The King’s Fund report looking into the safety of the maternity services has come out, this is just a shortened version, but I found it quite illuminating when you read between the lines. I loved how it started as this really sums the situation up –
Giving birth in England remains safe in spite of neglect by senior managers and pressures on staff, according to a major new report.
Well if those who hold the purse strings, and ultimately decide staffing levels are not responsible for the service being safe, who is it down to? They have answered it by highlighting the pressures on staff. The pressures are there due to the neglect by senior managers. However, I don’t believe that they should carry all the blame, the DoH and Government are just as much, if not more, responsible. It is they who keep throwing initiatives out, promising the public this level of care, that access to services but at the same time the budgets are not increased sufficiently for the facilities and staff to be provided, in fact monies are effectively cut by the Trusts in an effort to stay within the Government decided budget. The report actually states that the ‘boards that oversee NHS Trusts have insufficient focus on maternity services’ and I believe that this is true, as long as mortality and morbidity remain low they are not prodded into taking action but the report does ‘call the the Trusts into action’ as it goes on to advise that ‘we could do better for mothers and their babies’.

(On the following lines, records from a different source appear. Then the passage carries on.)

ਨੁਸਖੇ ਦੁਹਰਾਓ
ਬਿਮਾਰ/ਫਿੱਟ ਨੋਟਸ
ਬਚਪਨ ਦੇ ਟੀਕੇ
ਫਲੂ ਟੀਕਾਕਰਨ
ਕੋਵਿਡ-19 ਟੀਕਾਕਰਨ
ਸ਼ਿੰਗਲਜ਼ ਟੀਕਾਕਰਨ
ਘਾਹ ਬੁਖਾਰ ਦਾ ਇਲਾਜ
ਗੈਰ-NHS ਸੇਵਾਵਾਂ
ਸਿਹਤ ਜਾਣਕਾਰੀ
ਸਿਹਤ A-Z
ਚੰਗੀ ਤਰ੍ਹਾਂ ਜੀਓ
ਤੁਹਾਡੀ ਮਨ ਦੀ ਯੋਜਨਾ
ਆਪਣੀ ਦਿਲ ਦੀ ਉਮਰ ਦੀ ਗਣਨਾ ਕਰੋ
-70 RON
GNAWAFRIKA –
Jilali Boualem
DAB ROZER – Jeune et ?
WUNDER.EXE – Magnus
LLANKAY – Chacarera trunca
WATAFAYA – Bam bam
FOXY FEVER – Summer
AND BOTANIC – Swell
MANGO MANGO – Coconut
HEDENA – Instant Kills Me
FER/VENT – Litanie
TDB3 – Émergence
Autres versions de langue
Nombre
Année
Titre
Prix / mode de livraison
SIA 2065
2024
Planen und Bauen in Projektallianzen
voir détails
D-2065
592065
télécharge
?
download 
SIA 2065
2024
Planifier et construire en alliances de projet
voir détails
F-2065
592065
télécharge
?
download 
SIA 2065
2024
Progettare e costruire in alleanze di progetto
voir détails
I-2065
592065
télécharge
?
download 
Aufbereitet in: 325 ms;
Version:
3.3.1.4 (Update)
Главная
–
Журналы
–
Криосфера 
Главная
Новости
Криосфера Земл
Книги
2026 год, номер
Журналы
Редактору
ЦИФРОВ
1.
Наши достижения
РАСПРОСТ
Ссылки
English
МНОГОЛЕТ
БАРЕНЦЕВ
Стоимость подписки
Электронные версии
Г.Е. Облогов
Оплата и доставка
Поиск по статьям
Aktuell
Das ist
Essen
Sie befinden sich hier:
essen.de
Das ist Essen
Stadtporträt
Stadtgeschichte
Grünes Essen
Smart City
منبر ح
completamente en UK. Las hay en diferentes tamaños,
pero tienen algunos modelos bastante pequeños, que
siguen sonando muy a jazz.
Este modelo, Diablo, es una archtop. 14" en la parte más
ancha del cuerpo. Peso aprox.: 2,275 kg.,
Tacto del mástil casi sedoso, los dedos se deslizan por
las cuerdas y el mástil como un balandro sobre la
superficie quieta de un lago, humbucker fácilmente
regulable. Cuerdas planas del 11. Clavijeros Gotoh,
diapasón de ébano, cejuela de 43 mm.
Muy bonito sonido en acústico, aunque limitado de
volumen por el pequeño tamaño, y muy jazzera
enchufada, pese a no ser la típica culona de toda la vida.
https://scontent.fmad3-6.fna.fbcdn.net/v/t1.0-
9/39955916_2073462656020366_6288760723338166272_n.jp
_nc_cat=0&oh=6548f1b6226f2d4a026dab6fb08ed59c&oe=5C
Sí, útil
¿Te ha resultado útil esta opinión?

I have blogged so much about the hand-to-mouth provision of care within the service. The obstetricians and midwives struggle to ensure that the service is ‘safe’ and on the whole we do well but women do not only want a service that is safe, they want the service that government, books and the media has lead them to expect. It is this that causes the majority of moans we read about on a regular basis, difficulty seeing a midwife when they want to, not only when it is scheduled; lack of attention from staff when they are in labour, on the wards or back home. Not enough help with breastfeeding, having to wait for painkillers and worse. On labour ward it would be lovely to provide one-to-one care but if there are more women than midwives that can never happen and attention will always be paramount for the high-risk cases. On the ward the problem is that if the ward is half full of women who have just had a major operation, C-Section, the staff are going to be more concerned about their post-operative recovery, that is a safety issue, the others demands on their attention, though hugely important, are not life-threatening.
So lets hear it for the staff on the ground because although they are under resourced they are still providing a safe service.